The last necessity was optimization. By automating manual tasks, Liberty Mutual could then optimize its employees to drive the company in other facets, said Drobisewski. "Ultimately, [we wanted to] drive the expense structure in a better direction than what we were doing with individual servers and long provisioning times, and move into more of a proactive operational mode, driven largely off of data and insights so that we could allow teams to really focus on some of that optimization," he added. "We were able to do that through a lot of the automation and the capabilities that we enabled around the data center transformation."

What they learned

With Liberty Mutual's digital transformation expanding across almost a decade, the company has learned a lot from its experiences, especially in regards to time. "You're not going to be able to crack this whole thing in one fell swoop, or do it overnight, or even a year for that matter," said Drobisewski. "It's a journey -- it's going to take multiple years. So, it's really picking your spots and identifying where to optimize."

Not only will the process take time, but it will take people, said Drobisewski. "You have to invest in the talent.
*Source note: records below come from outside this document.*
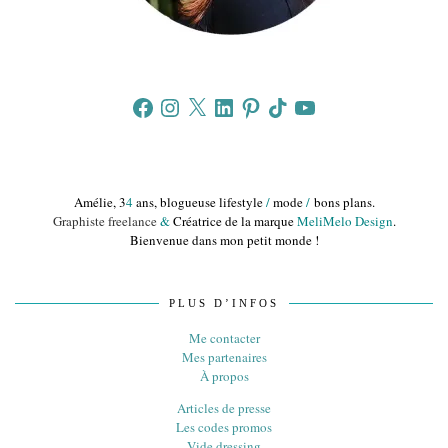
Facebook
Instagram
X
LinkedIn
Pinterest
TikTok
YouTube
Amélie, 3
4
ans, blogueuse lifestyle
/
mode
/
bons plans.
Graphiste freelance
&
Créatrice de la marque
MeliMelo Design
.
Bienvenue dans mon petit monde !
PLUS D’INFOS
Me contacter
Mes partenaires
À propos
Articles de presse
Les codes promos
Vide dressing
You have to invest in the people," added Drobisewski. "You must give them a line of sight to how this transition happens." Instead of keeping people in the dark, give your employees an outline of how this process will unfold, and how they will be involved.

"You can't lose the domain kind of knowledge around the technologies that you have. But, that must transform into how do we deliver these things as software," said Drobisewski. "How do we define this infrastructure's code? And how do we integrate across these traditional IT silos to deliver an outcome that the customer ultimately wants to see? How to we create an integrated solution that works well, is delivered quickly, is dependable and reliable, and ultimately, has a low cost around it as well?"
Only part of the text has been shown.